This document covers how to install Detectron, its dependencies (including Caffe2), and the COCO dataset.
本文档介绍如何安装Detectron及其依赖项(包括Caffe2)和COCO数据集。
README.md
.Requirements: 要求:
Notes:
To install Caffe2 with CUDA support, follow the installation instructions from the Caffe2 website. If you already have Caffe2 installed, make sure to update your Caffe2 to a version that includes the Detectron module.
要使用CUDA支持安装Caffe2,请按照Caffe2网站上的安装说明进行操作。 如果您已经安装了Caffe2,请确保将您的Caffe2更新为包含Detectron模块的版本。
Please ensure that your Caffe2 installation was successful before proceeding by running the following commands and checking their output as directed in the comments.
在继续运行以下命令并按照注释中的指示检查它们的输出之前,请确保您的Caffe2安装成功。
# To check if Caffe2 build was successful 检查Caffe2构建是否成功python2 -c 'from caffe2.python import core' 2>/dev/null && echo "Success" || echo "Failure"# To check if Caffe2 GPU build was successful 检查Caffe2 GPU构建是否成功# This must print a number > 0 in order to use Detectron 这必须打印一个数字> 0才能使用Detectronpython2 -c 'from caffe2.python import workspace; print(workspace.NumCudaDevices())'
If the caffe2
Python package is not found, you likely need to adjust your PYTHONPATH
environment variable to include its location (/path/to/caffe2/build
, where build
is the Caffe2 CMake build directory).
如果未找到caffe2 Python包,则可能需要调整PYTHONPATH环境变量以包含其位置(/ path / to / caffe2 / build,其中build是Caffe2 CMake构建目录)。
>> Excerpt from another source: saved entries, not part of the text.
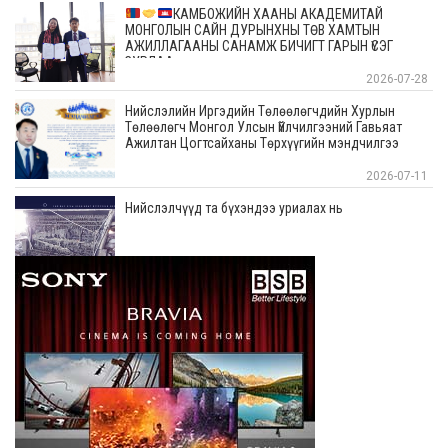
КАМБОЖИЙН ХААНЫ АКАДЕМИТАЙ
МОНГОЛЫН САЙН ДУРЫНХНЫ ТӨВ ХАМТЫН
АЖИЛЛАГААНЫ САНАМЖ БИЧИГТ ГАРЫН ҮСЭГ
ЗУРЛАА
2026-07-28
Нийслэлийн Иргэдийн Төлөөлөгчдийн Хурлын
Төлөөлөгч Монгол Улсын Үйлчилгээний Гавьяат
Ажилтан Цогтсайханы Төрхүүгийн мэндчилгээ
2026-07-11
Нийслэлчүүд та бүхэндээ уриалах нь
2026-07-10
Бид бүхэн хотоо цэвэрхэн байлгах, дадал суулгах
ажлуудыг жилдээ 5-6 удаа тогтмол зохион
байгуулж байна
2026-07-08
Төв цэвэрлэх байгууламж дээр ирж байгаа
бохирдлын хэмжээг ерөөсөө ярихгүй байна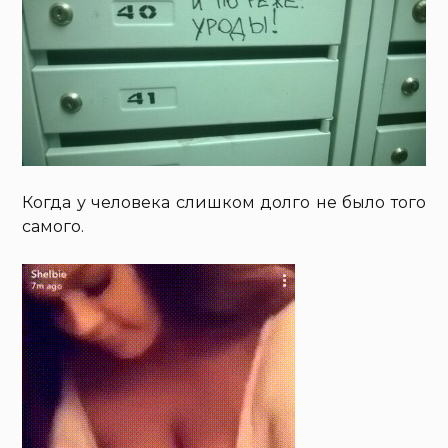
Когда у человека слишком долго не было того
самого.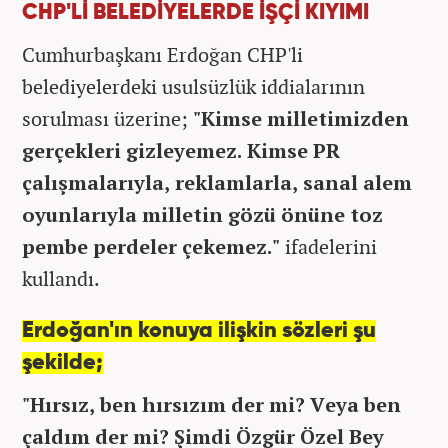
CHP'Lİ BELEDİYELERDE İŞÇİ KIYIMI
Cumhurbaşkanı Erdoğan CHP'li
belediyelerdeki usulsüzlük iddialarının
sorulması üzerine;
"Kimse milletimizden
gerçekleri gizleyemez. Kimse PR
çalışmalarıyla, reklamlarla, sanal alem
oyunlarıyla milletin gözü önüne toz
pembe perdeler çekemez."
ifadelerini
kullandı.
Erdoğan'ın konuya ilişkin sözleri şu
şekilde;
"Hırsız, ben hırsızım der mi? Veya ben
çaldım der mi? Şimdi Özgür Özel Bey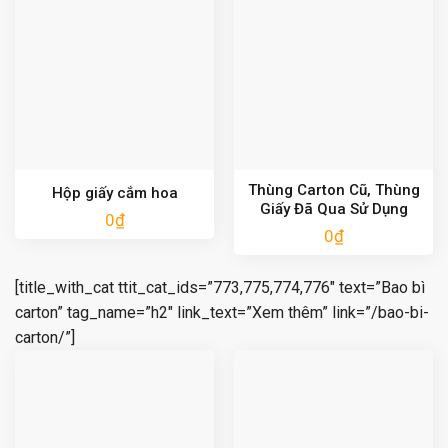
Thùng Carton Cũ, Thùng
Hộp giấy cắm hoa
Giấy Đã Qua Sử Dụng
0
₫
0
₫
[title_with_cat ttit_cat_ids=”773,775,774,776″ text=”Bao bì
carton” tag_name=”h2″ link_text=”Xem thêm” link=”/bao-bi-
carton/”]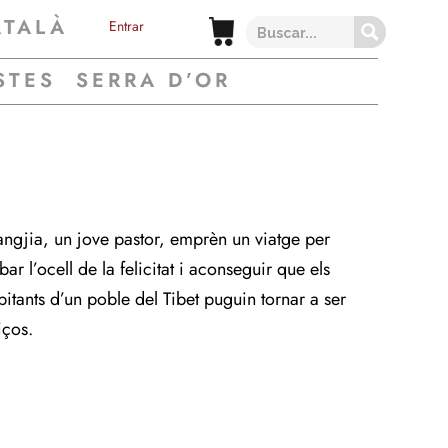
ATALÀ
Entrar
STES
SERRA D’OR
ngjia, un jove pastor, emprèn un viatge per
bar l’ocell de la felicitat i aconseguir que els
bitants d’un poble del Tibet puguin tornar a ser
iços.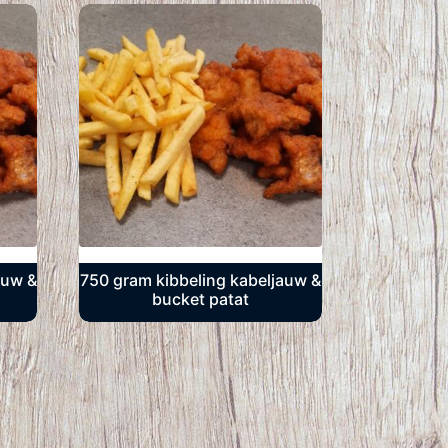
auw &
750 gram kibbeling kabeljauw &
bucket patat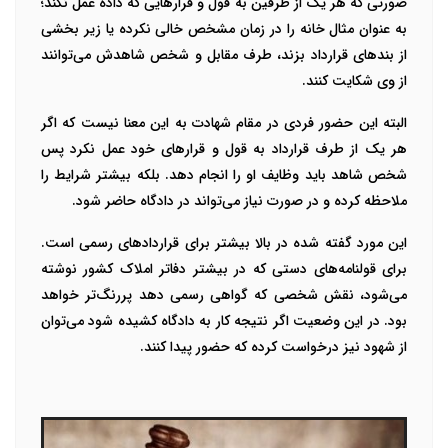
صورتی که هر یک از طرفین به قول و قرارهایی که داده عمل نکند؛
به عنوان مثال خانه را در زمان مشخص خالی نکرده یا زیر بخشی
از بندهای قرارداد بزند، طرف مقابل و شخص شاهدش می‌توانند
از وی شکایت کنند.
البته این حضور فردی در مقام شهادت به این معنا نیست که اگر
هر یک از طرف قرارداد به قول و قرارهای خود عمل نکرد پس
شخص شاهد باید وظایف او را انجام دهد. بلکه بیشتر شرایط را
ملاحظه کرده و در صورت نیاز می‌تواند در دادگاه حاضر شود.
این مورد گفته شده در بالا بیشتر برای قراردادهای رسمی است.
برای قولنامه‌های دستی که در بیشتر دفاتر املاک کشور نوشته
می‌شود، نقش شخصی که گواهی رسمی دهد پررنگ‌تر خواهد
بود. در این وضعیت اگر نتیجه کار به دادگاه کشیده شود می‌توان
از شهود نیز درخواست کرده که حضور پیدا کنند.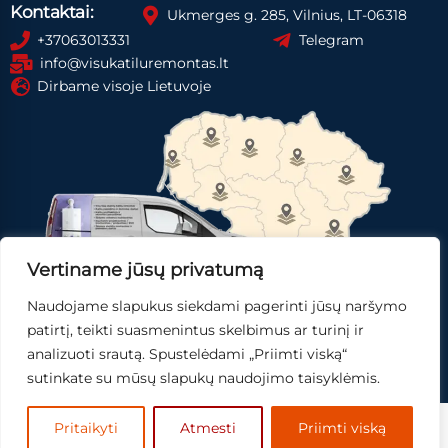
Kontaktai:
Ukmerges g. 285, Vilnius, LT-06318
+37063013331
Telegram
info@visukatiluremontas.lt
Dirbame visoje Lietuvoje
Vertiname jūsų privatumą
Naudojame slapukus siekdami pagerinti jūsų naršymo
Registruotis paslaugai
Gauti pasiūlymą
patirtį, teikti suasmenintus skelbimus ar turinį ir
analizuoti srautą. Spustelėdami „Priimti viską“
Skubi pagalba
sutinkate su mūsų slapukų naudojimo taisyklėmis.
© 2025
Mingo IT,
sprendimai.
Pritaikyti
Atmesti
Priimti viską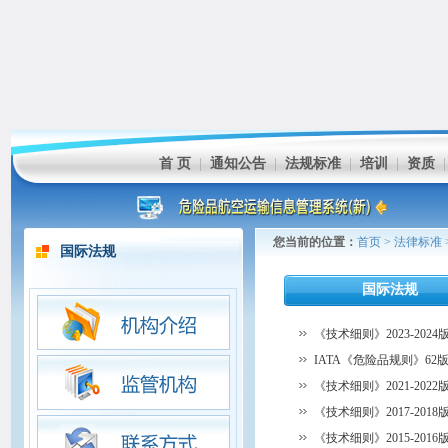
首 页
|
通知公告
|
法规标准
|
培训
|
资质
您当前的位置：
首页
>
法律标准
国际法规
国际法规
《技术细则》2023-20
IATA《危险品规则》6
《技术细则》2021-20
《技术细则》2017-20
《技术细则》2015-20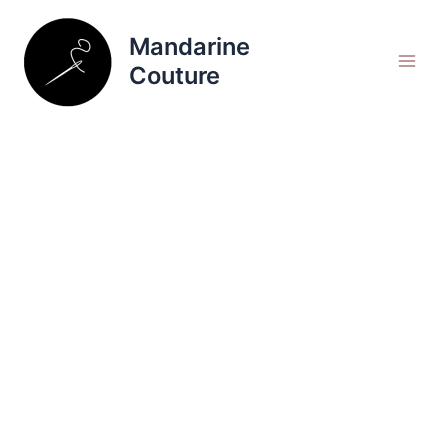
Aller
Rechercher
au
Mandarine
contenu
Couture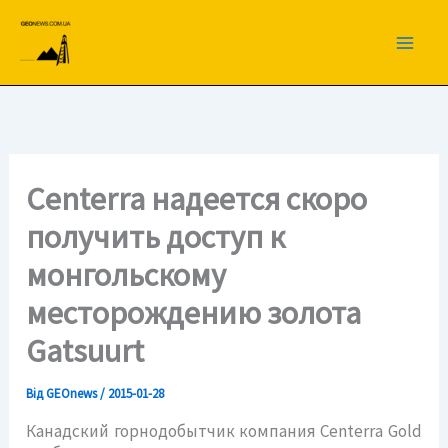
Перейти
до
вмісту
Centerra надеется скоро
получить доступ к
монгольскому
месторождению золота
Gatsuurt
Від
GEOnews
/
2015-01-28
Канадский горнодобытчик компания Centerra Gold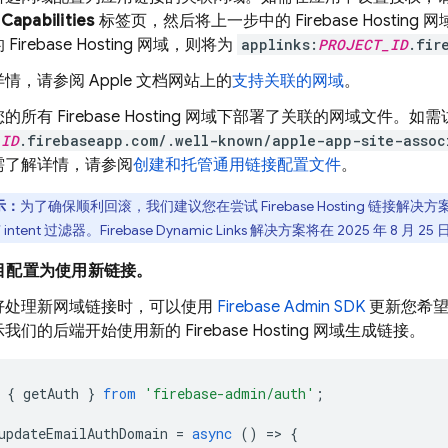
 Capabilities
标签页，然后将上一步中的
Firebase Hosting
网
的
Firebase Hosting
网域，则将为
applinks:
PROJECT_ID
.fir
情，请参阅 Apple 文档网站上的
支持关联的网域
。
您的所有
Firebase Hosting
网域下部署了关联的网域文件。如需
_ID
.firebaseapp.com/.well-known/apple-app-site-assoc
需了解详情，请参阅
创建和托管通用链接配置文件
。
示：
为了确保顺利回滚，我们建议您在尝试
Firebase Hosting
链接解决方
intent 过滤器。
Firebase Dynamic Links
解决方案将在 2025 年 8 月 2
目配置为使用新链接。
好处理新网域链接时，可以使用
Firebase Admin SDK
更新您希望
示我们的后端开始使用新的
Firebase Hosting
网域生成链接。
{
getAuth
}
from
'firebase-admin/auth'
;
updateEmailAuthDomain
=
async
()
=
>
{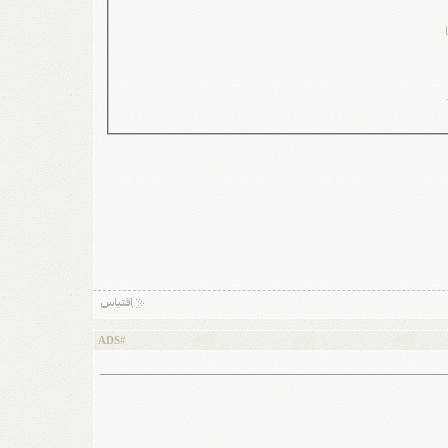
ADS
#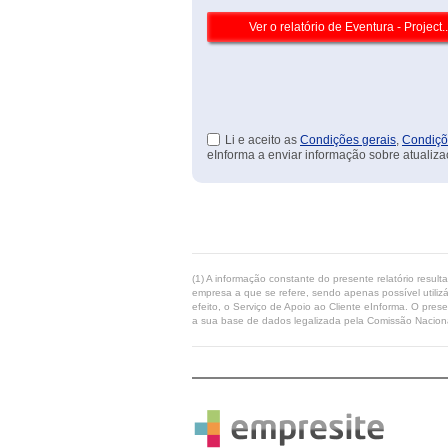
Li e aceito as
Condições gerais
,
Condiçõ
eInforma a enviar informação sobre atualiza
(1) A informação constante do presente relatório resul
empresa a que se refere, sendo apenas possível utilizá
efeito, o Serviço de Apoio ao Cliente eInforma. O pres
a sua base de dados legalizada pela Comissão Naciona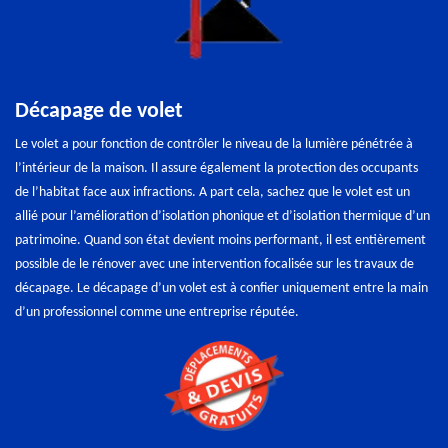
Décapage de volet
Le volet a pour fonction de contrôler le niveau de la lumière pénétrée à
l’intérieur de la maison. Il assure également la protection des occupants
de l’habitat face aux infractions. A part cela, sachez que le volet est un
allié pour l’amélioration d’isolation phonique et d’isolation thermique d’un
patrimoine. Quand son état devient moins performant, il est entièrement
possible de le rénover avec une intervention focalisée sur les travaux de
décapage. Le décapage d’un volet est à confier uniquement entre la main
d’un professionnel comme une entreprise réputée.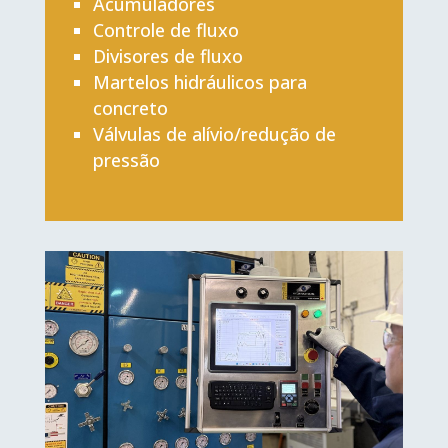
Acumuladores
Controle de fluxo
Divisores de fluxo
Martelos hidráulicos para
concreto
Válvulas de alívio/redução de
pressão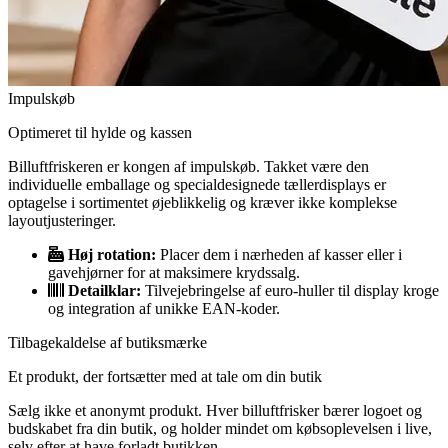
Impulskøb
Optimeret til hylde og kassen
Billuftfriskeren er kongen af ​​impulskøb. Takket være den
individuelle emballage og specialdesignede tællerdisplays er
optagelse i sortimentet øjeblikkelig og kræver ikke komplekse
layoutjusteringer.
Høj rotation:
Placer dem i nærheden af ​​kasser eller i
gavehjørner for at maksimere krydssalg.
Detailklar:
Tilvejebringelse af euro-huller til display kroge
og integration af unikke EAN-koder.
Tilbagekaldelse af butiksmærke
Et produkt, der fortsætter med at tale om din butik
Sælg ikke et anonymt produkt. Hver billuftfrisker bærer logoet og
budskabet fra din butik, og holder mindet om købsoplevelsen i live,
selv efter at have forladt butikken.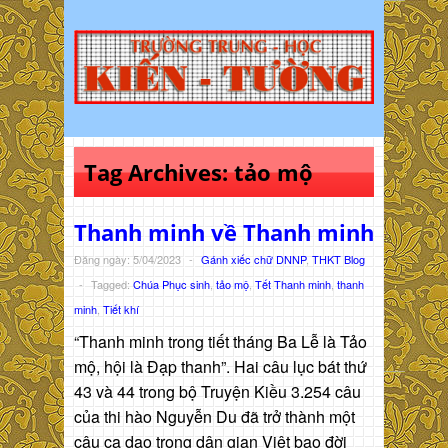
Tag Archives:
tảo mộ
Thanh minh về Thanh minh
Đăng ngày: 5/04/2023
-
Gánh xiếc chữ DNNP
,
THKT Blog
-
Tagged:
Chúa Phục sinh
,
tảo mộ
,
Tết Thanh minh
,
thanh
minh
,
Tiết khí
“Thanh minh trong tiết tháng Ba Lễ là Tảo
mộ, hội là Đạp thanh”. Hai câu lục bát thứ
43 và 44 trong bộ Truyện Kiều 3.254 câu
của thi hào Nguyễn Du đã trở thành một
câu ca dao trong dân gian Việt bao đời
Install the COCO API: 安装COCO API:
# COCOAPI=/path/to/clone/cocoapigit clone https://github.com/cocodataset/cocoapi.git $COCOAPIcd $COCOAPI/PythonAPI# Install into global site-packages 安装到全球站点包make install# Alternatively, if you do not have permissions or prefer 或者,如果您没有权限或偏好# not to install the COCO API into global site-packages 不要将COCO API安装到全球站点包中python2 setup.py install --user
Note that instructions like # COCOAPI=/path/to/install/cocoapi
indicate that you should pick a path where you'd like to have the software cloned and then set an environment variable (COCOAPI
in this case) accordingly.
请注意,像#COCOAPI = / path / to / install / cocoapi这样的指令表明您应该选择一个想要克隆该软件的路径,然后相应地设置一个环境变量(在这种情况下为COCOAPI)。
Clone the Detectron repository:
克隆Detectron存储库:
# DETECTRON=/path/to/clone/detectrongit clone https://github.com/facebookresearch/detectron $DETECTRON
Install Python dependencies:
安装Python依赖关系:
pip install -r $DETECTRON/requirements.txt
Set up Python modules:
设置Python模块:
cd $DETECTRON && make
Check that Detectron tests pass (e.g. for SpatialNarrowAsOp test
):
检查Detectron测试通过(例如SpatialNarrowAsOp测试):
python2 $DETECTRON/detectron/tests/test_spatial_narrow_as_op.py
At this point, you can run inference using pretrained Detectron models. Take a look at our inference tutorial for an example. If you want to train models on the COCO dataset, then please continue with the installation instructions.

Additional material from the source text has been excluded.